A própria Masch compartilha do temor: “não queremos acreditar nisso, mas pode se tornar um ponto de partida para retrocessos. A AfD, mas também o próprio Verfassungsschutz [serviço de inteligência interno da Alemanha], pode usar essa decisão contra outros círculos de leitura de Marx”.
“Nos Parlamentos regionais e no Parlamento Europeu, deputados da AfD tentam há anos deslegitimar associações de esquerda e exigir que percam a utilidade pública”, alertou ainda a organização.
O contraste é evidente — enquanto um pequeno grupo de leitura é considerado por um tribunal “fundamentalmente incompatível” com a ordem democrática, a Alternativa para a Alemanha (AfD), partido classificado como de extrema direita, vem ampliando sua presença institucional.
Nas eleições federais de fevereiro de 2025, a AfD obteve 20,8% dos votos, tornando-se a segunda maior força parlamentar no Bundestag.
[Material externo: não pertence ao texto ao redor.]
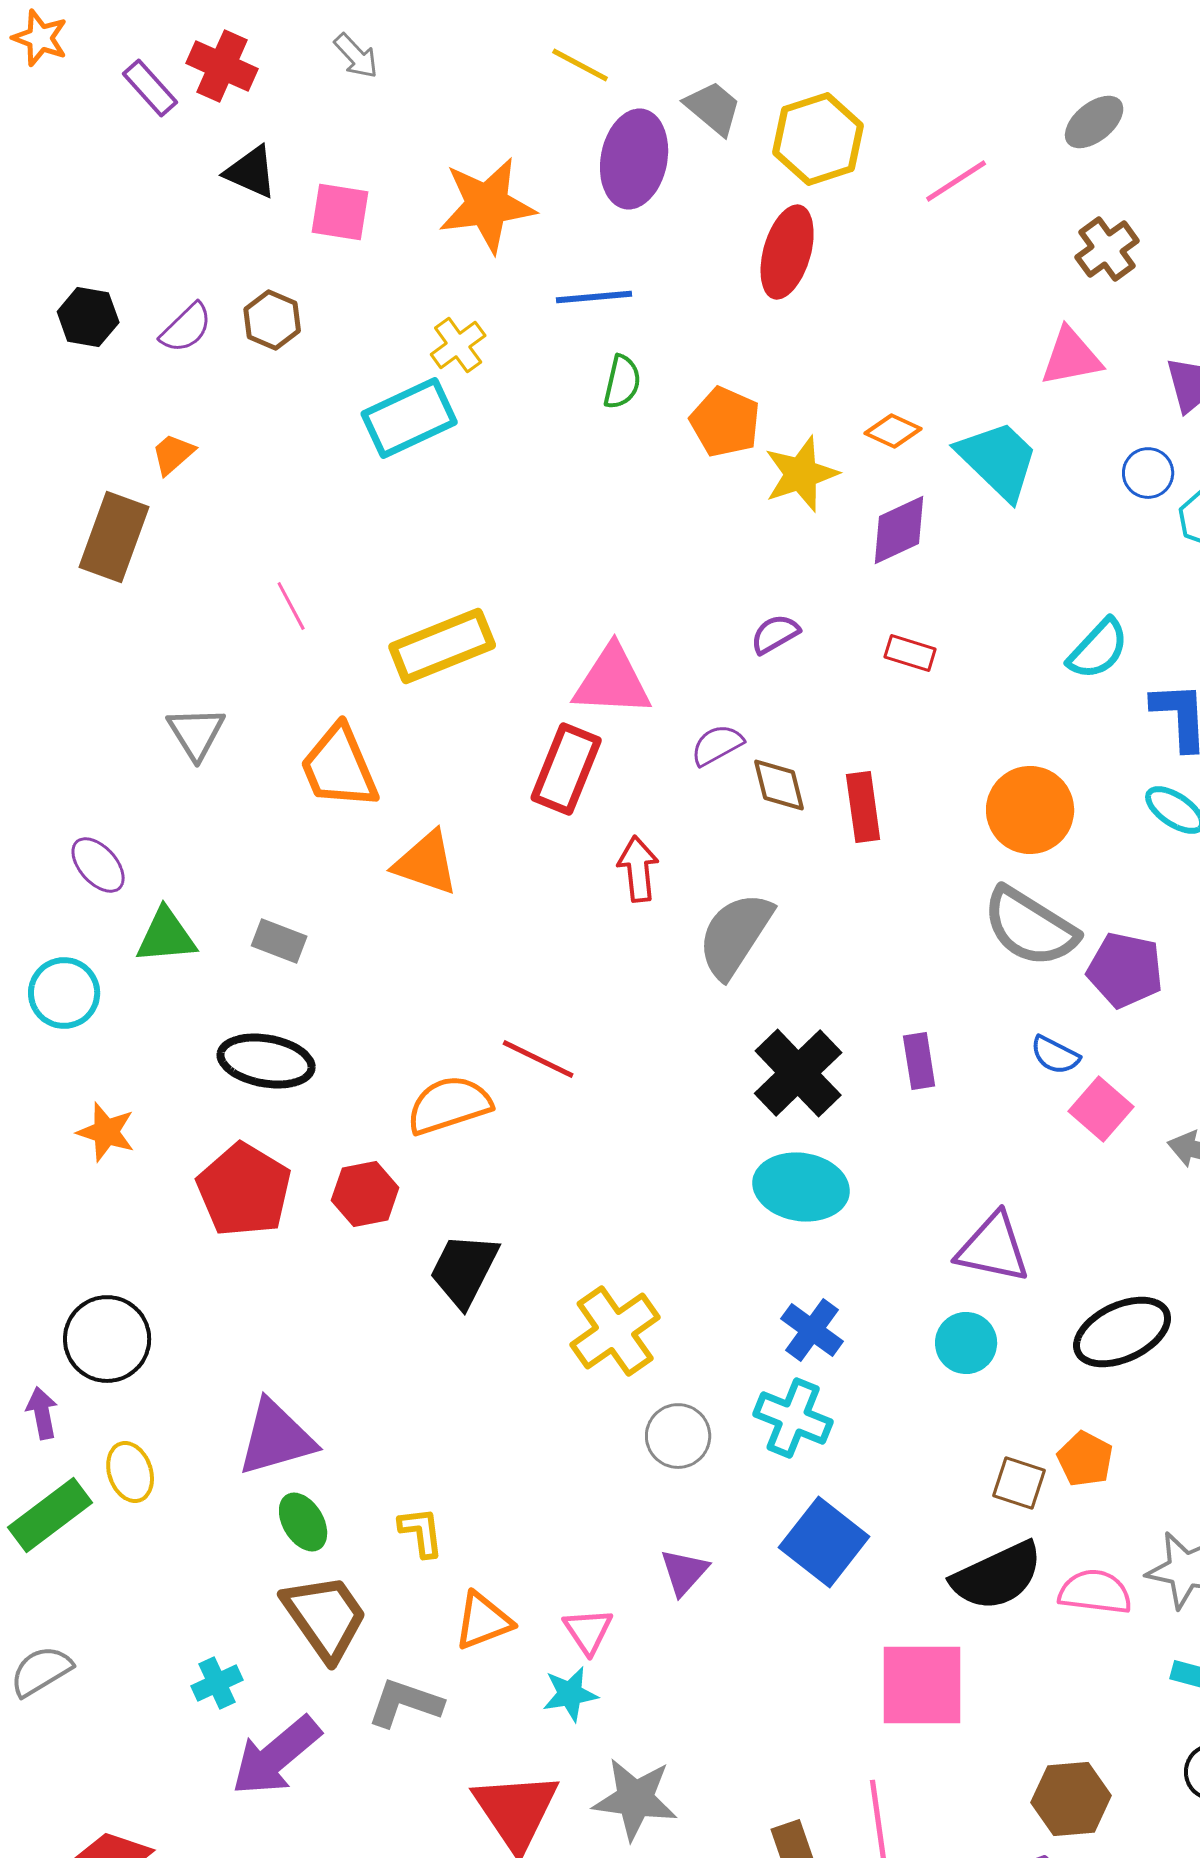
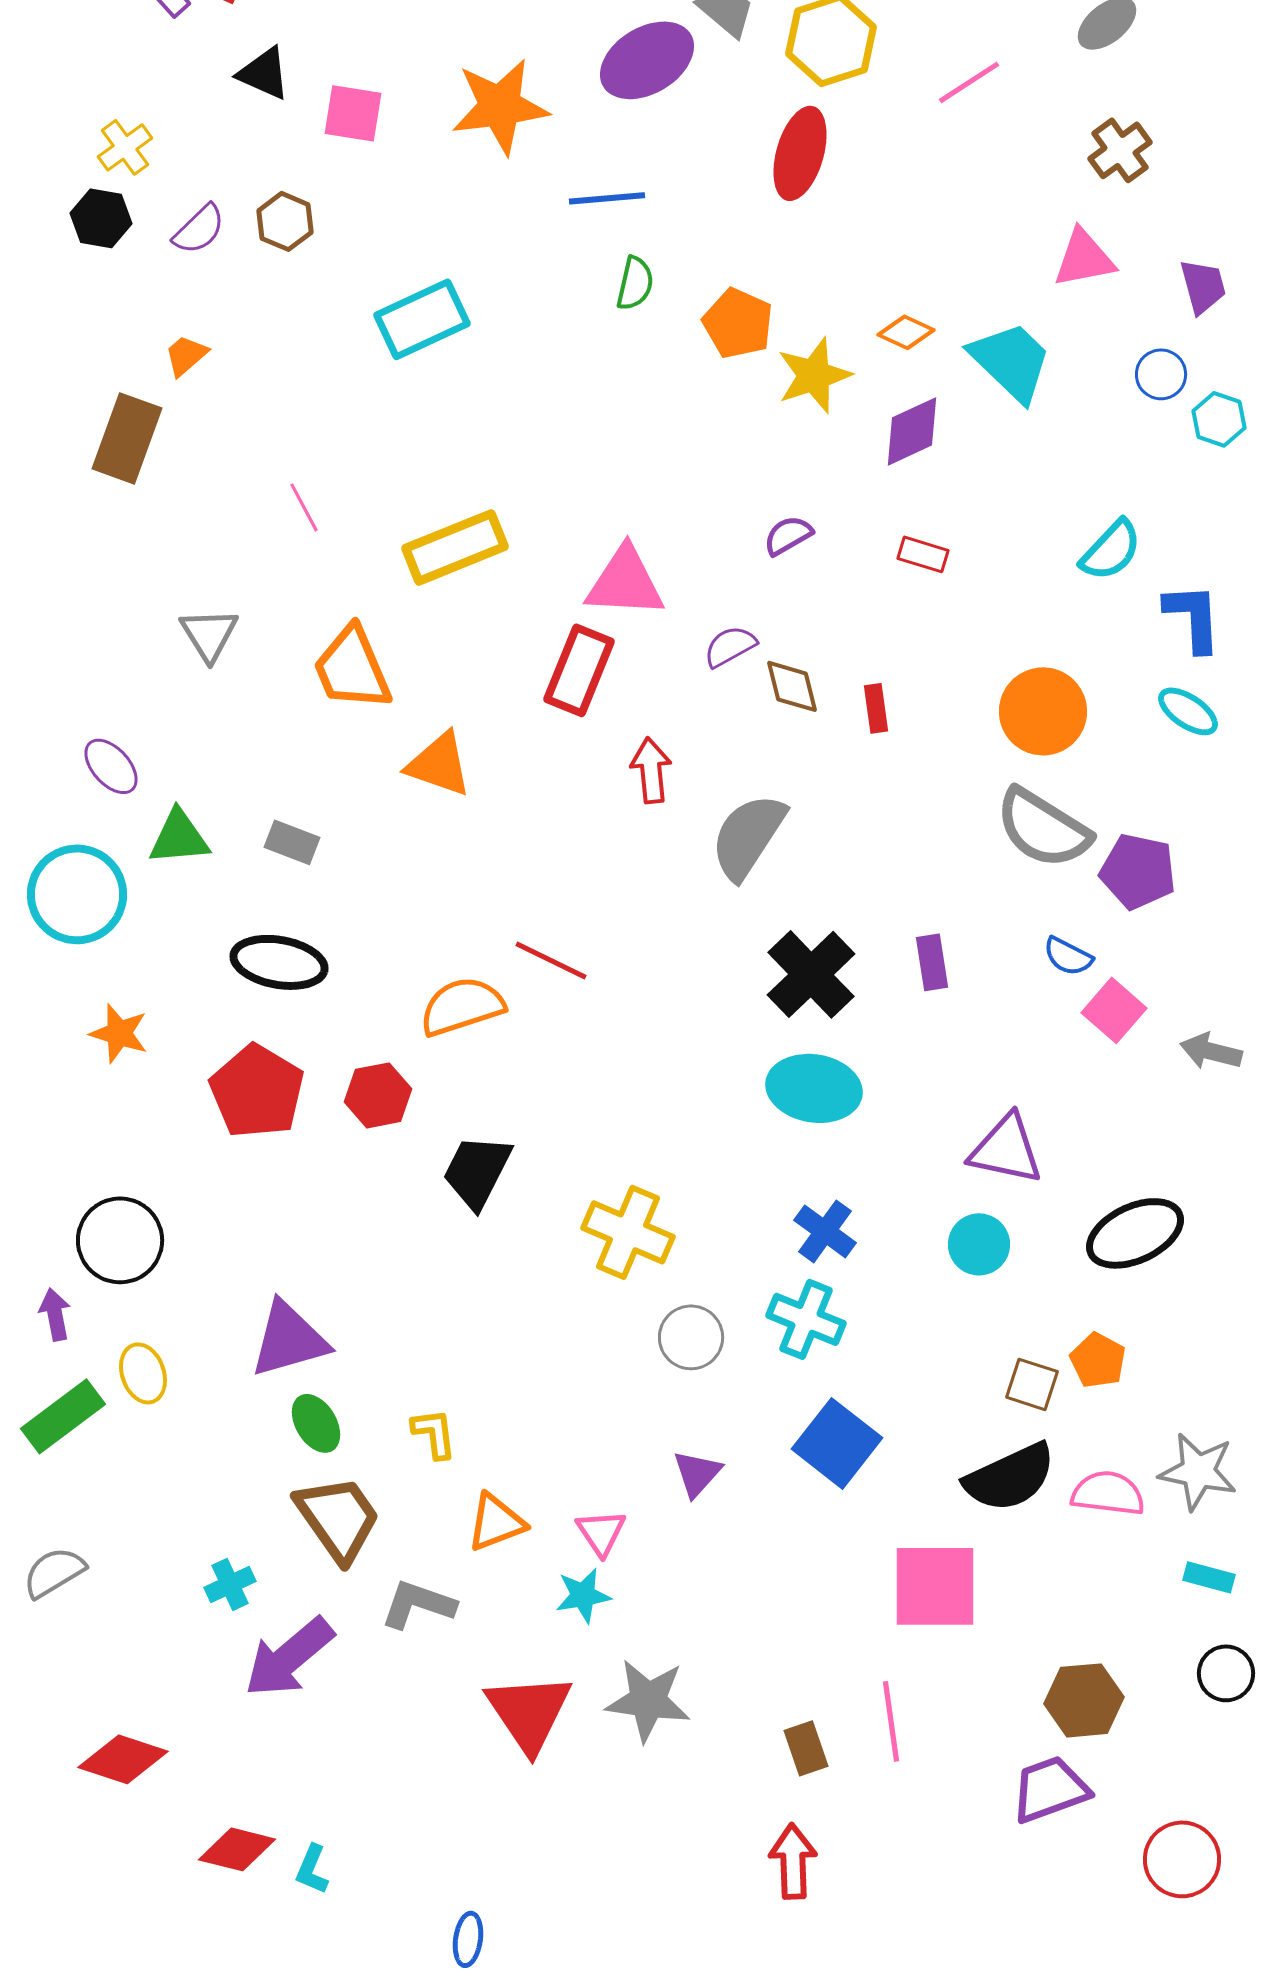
purple ellipse: (634, 159) -> (647, 60), turned 48
yellow cross: (458, 345) -> (125, 147), moved
red rectangle: (863, 807) -> (876, 708), size x0.7
cyan circle: (64, 993) -> (77, 894), size x1.4
yellow cross: (615, 1331) -> (628, 1232), turned -32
Em 2024, já havia conquistado 32,8% dos votos na Turíngia, sendo o partido mais votado no estado. O crescimento ocorreu mesmo após sucessivos escândalos, incluindo um encontro de dirigentes com grupos extremistas que discutiam planos de deportação em massa de migrantes e cidadãos não assimilados.
Esse contraste, apontam integrantes da Masch, mostra uma assimetria: “enquanto círculos marxistas são tratados como incompatíveis com a ordem democrática, a extrema direita avança em eleições e Parlamentos, normalizando posições que colocam em risco direitos fundamentais.”
A Constituição posta contra Marx: o caso Junge Welt
O caso de Hamburgo também chama a atenção por divergir de outra decisão judicial recente — em 2024, o jornal Junge Welt era pauta no Tribunal Administrativo de Berlim, que também discutia sua constitucionalidade.
Na época, foi decidido que a publicação deveria continuar sendo mencionada em relatórios do serviço de inteligência interno, devido aos “indícios substanciais” de sua orientação marxista-leninista. Mais importantemente foi ressaltado pelos juízes que uma transformação social radical não é, por si só, inconstitucional — posição mais flexível que a adotada em Hamburgo.
A divergência expõe uma falta de consenso sobre a relação entre marxismo e a Constituição alemã. Enquanto isso, a Masch segue insistindo em sua autodefinição: “nos vemos como um fórum onde diferentes abordagens críticas são discutidas de forma solidária”.
“Nosso objetivo é difundir e desenvolver a crítica marxista como instrumento de análise da realidade e de sua transformação. Fazemos isso sem vínculo com qualquer partido ou escola teórica específica”, explicaram, por fim.